Nanopore biosensor for label-free and real-time detection of anthrax lethal factor

Abstract

We report a label-free real-time nanopore sensing method for the detection of anthrax lethal factor, a component of the anthrax toxin, by using a complementary single-stranded DNA as a molecular probe. The method is rapid and sensitive: sub-nanomolar concentrations of the target anthrax lethal factor DNA could be detected in ∼1 min. Further, our method is selective, which can differentiate the target DNA from other single-stranded DNA molecules at the single-base resolution. This sequence-specific detection approach should find useful application in the development of nanopore sensors for the detection of other pathogens.

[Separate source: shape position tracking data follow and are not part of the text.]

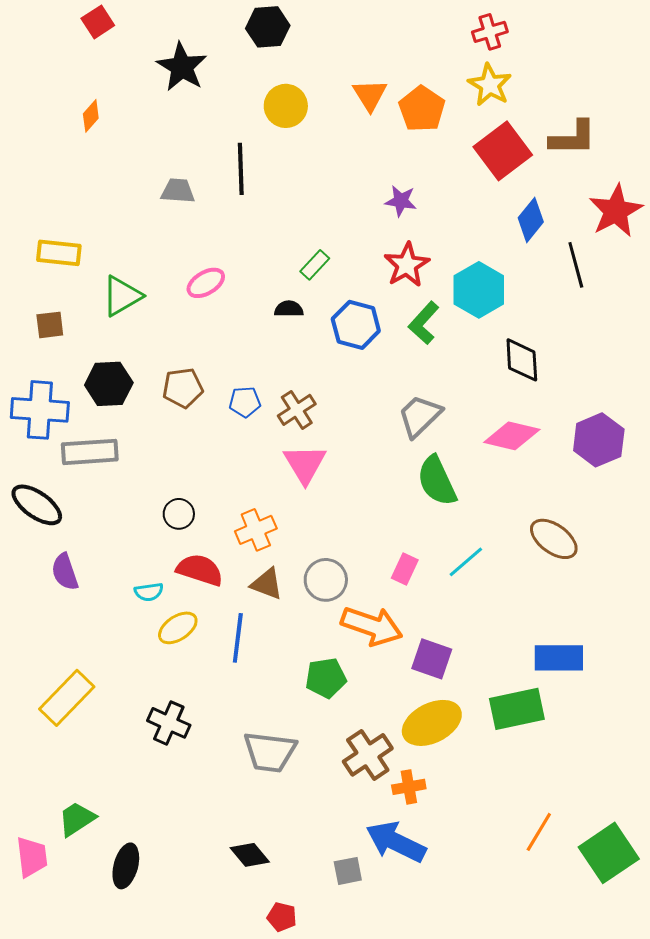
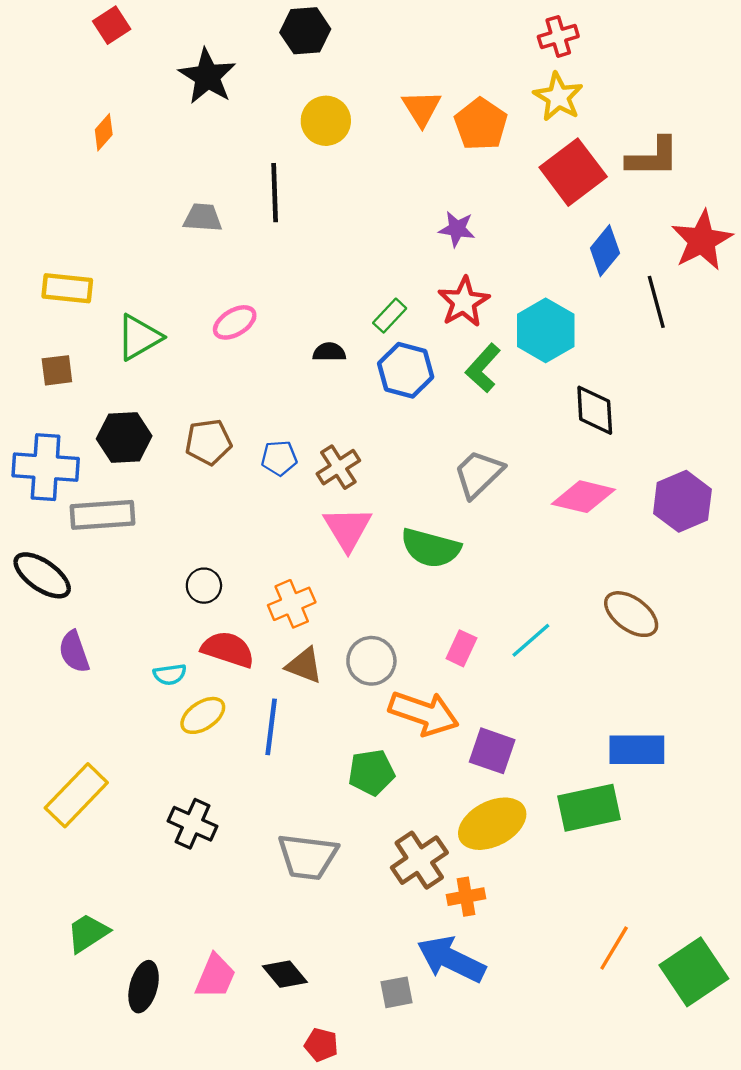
green rectangle: (315, 265) -> (390, 316), moved
green semicircle: (437, 481) -> (431, 548), moved, turned -50
pink trapezoid: (32, 857) -> (215, 976), moved, turned 30

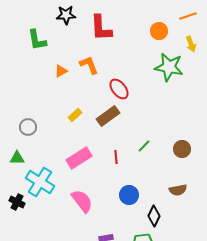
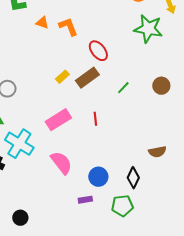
orange triangle: (61, 71) -> (42, 23), moved, turned 48
yellow rectangle: (75, 115) -> (62, 77), moved
green line: (144, 146) -> (123, 88), moved
brown circle: (182, 149) -> (161, 86), moved
blue circle: (129, 195) -> (98, 177), moved

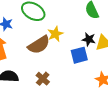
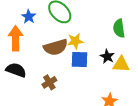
blue square: (79, 55) -> (79, 60), moved

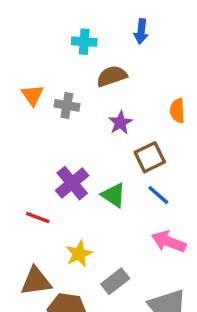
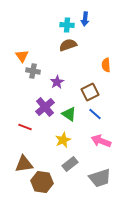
cyan cross: (84, 42) -> (67, 25), moved
gray cross: (67, 105) -> (33, 71), moved
purple star: (120, 123) -> (57, 82), moved
yellow star: (79, 254) -> (63, 140), moved

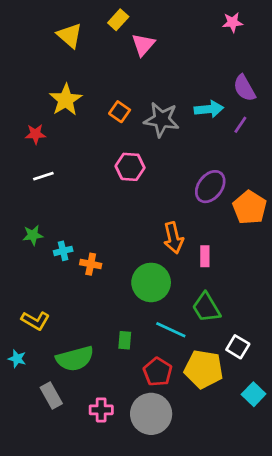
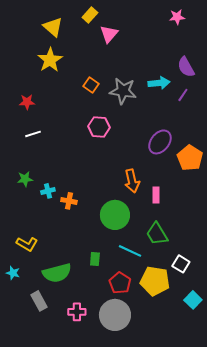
yellow star: (66, 100) -> (50, 60), moved

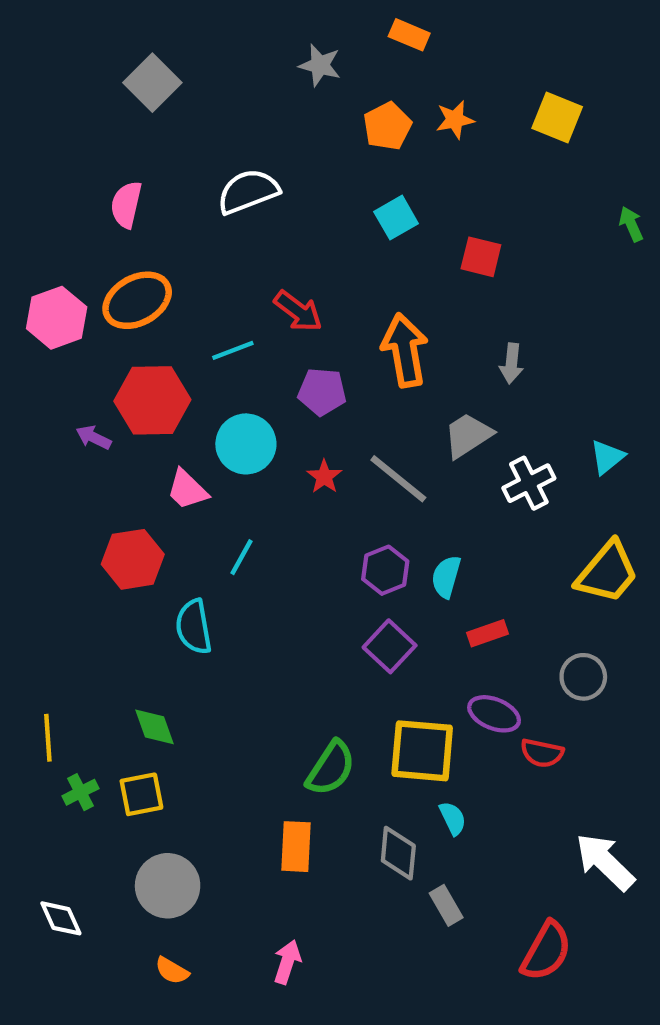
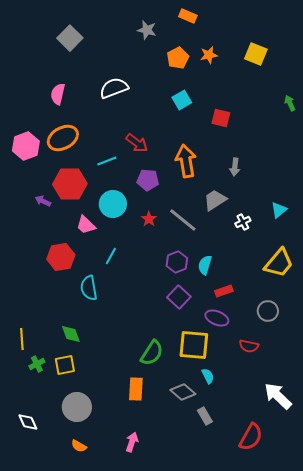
white cross: (529, 483) -> (243, 222), size x0.7
purple ellipse: (494, 714) -> (217, 318), moved
gray diamond: (398, 853) -> (183, 392), turned -55

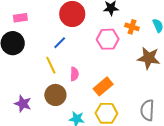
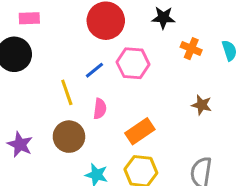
pink hexagon: (108, 39) -> (133, 63), moved
blue line: (60, 43) -> (94, 70), moved
brown star: (149, 58) -> (202, 105), moved, size x0.6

Scheme 1. Detection of Pathogens in a Nanopore

The hybridization of the target pathogen gene segment by an unlabeled complementary DNA probe produces current modulation events in the nanopore having significantly different signatures from those of the cDNA probe.

Figure 1

Monitoring the hybridization of the target aLF strand by the cDNA probe. (a) Representative single-channel current recording trace segments, and (b) the corresponding scatter plots of event residence time vs. amplitude. The experiments were performed at +120 mV with the (M113F)₇ αHL pore in a 1 M NaCl solution buffered with 10 mM Tris·HCl (pH 7.5).

Figure 2

Selectivity of the aLF nanopore sensor. The experiments were performed with the (M113F)₇ αHL pore in a buffer solution comprising 1.0 M NaCl and 10 mM Tris·HCl (pH 7.5) at +120 mV in the presence of a 20-base ssDNA (sequence 5′-TCAATATTTAACAATAATCC-3′) as the molecular probe.

Figure 3

Dose–response curve for aLF detection. The experiments were performed with the (M113F)₇ αHL pore at +180 mV in the presence of a 20-base ssDNA (sequence 5′-TCAATATTTAACAATAATCC-3′) as the molecular probe. An asymmetric buffer condition (with 3 M NaCl and 10 mM Tris·HCl (pH 7.5) in the trans compartment, while 0.15 M NaCl and 10 mM Tris·HCl (pH 7.5) in the cis compartment) was used. The event frequency was calculated by dividing the number of long-lived DNA duplex events by the recording time. The concentration of the cDNA probe used was 10 nM.

Figure 4

(a) Effect of incubation on the frequency of the long-lived DNA duplex events and effect of matrix components on the (b) mean residence time and (c) frequency of the aLF-cDNA duplex events. The experiments were performed at +180 mV using the (M113F)₇ αHL pore in a solution comprising 1.0 M NaCl and 10 mM Tris·HCl (pH 7.5). In the experiment with the unincubated aLF sample, the electrolyte solution contained an additional 20-base ssDNA (sequence 5′-TCAATATTTAACAATAATCC-3′) as the molecular probe. The concentrations of HSA, aLF, T₂₀, and cDNA probe used in experiments shown in panels b and c were 10 μg/mL, 100 nM, 100 nM, and 1 μM, respectively.